An Ayrshire police detective is facing allegations of "coercive control" towards a former partner over almost a decade.

Paul McRoberts, 45, denies charges of threatening and abusive behaviour towards the woman.

It's alleged that the offences were committed in Mauchline, Ayr and Stewarton between 2010 and 2019.

The charges against Mr McRoberts allege that he controlled what food the woman could eat and that he changed her vehicle and energy bill details without her knowledge.

Prosecutors claim that he shouted and acted in an intimidating and aggressive manner towards his then partner in Cumnock Road, Mauchline between October 6, 2010 and April 23, 2017, placing the woman in a state of fear and alarm.

A separate charge alleges that he behaved in a similar manner between April 24, 2017 and March 31, 2019.

Mr McRoberts faces a further accusation that he “engaged in a course of behaviour which was abusive” to the woman by repeatedly shouting and acting in an aggressive manner between April 1, 2019 and July 31, 2021.

The Crown alleges that he restricted the types and brands of food the woman could buy, that he repeatedly implied there was not enough money coming in to the household, and that he attempted to make her work extra shifts.

However that charge claims that Mr McRoberts “well knew” that there was sufficient money available, alleging that he was “able to afford fresh meat from a butcher” for his own meals and that he took separate holidays from the woman.

It’s alleged he repeatedly refused to eat meals with the woman and that he repeatedly slept elsewhere and thus forced her to rearrange work shifts.

The charge also claims that after the couple separated, Mr McRoberts repeatedly drove past the woman’s home address, allegedly “maintaining observations” on her.

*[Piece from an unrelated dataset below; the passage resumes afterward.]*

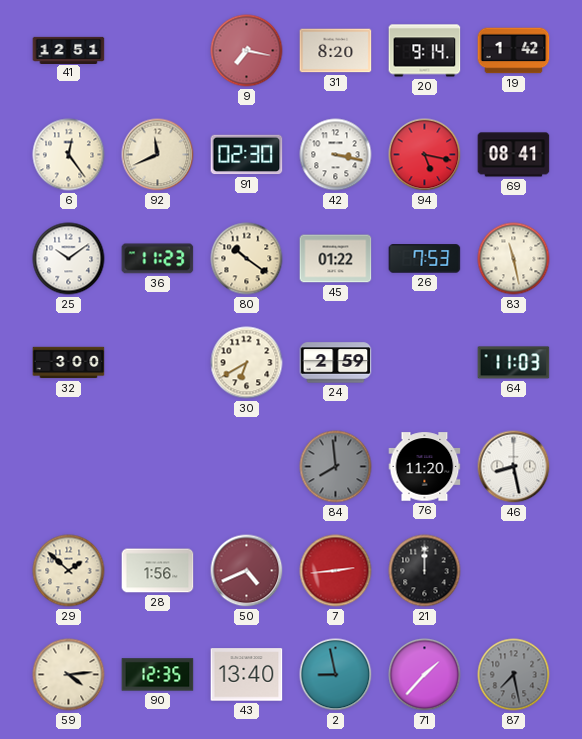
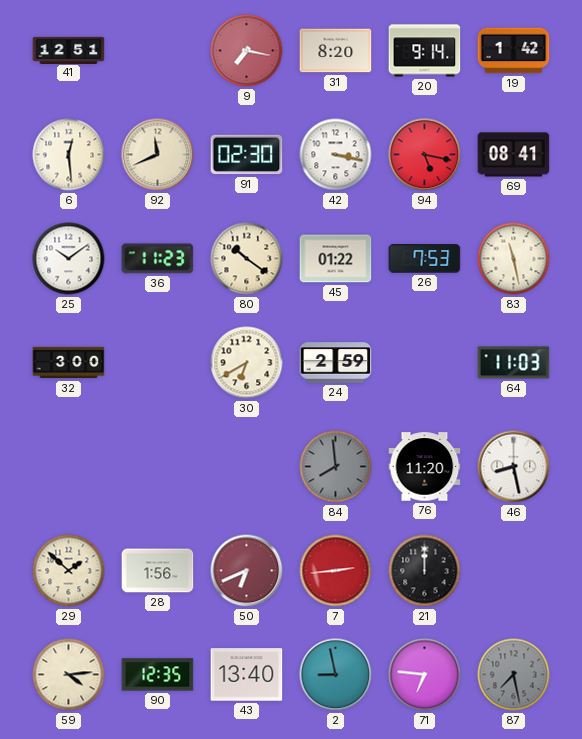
6: 12:24 -> 12:29
50: 4:41 -> 6:41
71: 1:37 -> 6:46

It’s further alleged that he coerced a family member into revealing the woman’s new address after their separation – and that he repeatedly entered her home and repeatedly blocked the doorway, preventing her from leaving the kitchen.

This charge claims that he “gestured in an aggressive manner” and demanded to know the woman’s shift patterns at work, allegedly shouting at her when she refused to divulge the details.

Another charge alleges that he sent threatening messages to the woman via text and social media over the same period, and that he altered paperwork for the woman’s car to make himself the registered keeper before allegedly refusing to divulge the password, preventing her dealing with insurance.

It’s claimed that Mr McRoberts cancelled the woman’s gas and electricity supply and that he adjusted the telephone contact without her knowledge.

Mr McRoberts, whose address was listed in court papers as care of Police Scotland’s professional standards department in Dalmarnock, Glasgow, was not present when the case called at Ayr Sheriff Court on Wednesday, April 5.

However defence agent Christopher Shaw, of law firm Levy McRae, entered pleas of not guilty to all the charges against his client.

The case was continued to allow the disclosure of evidence to the defence. Mr McRoberts will return to court at a later date.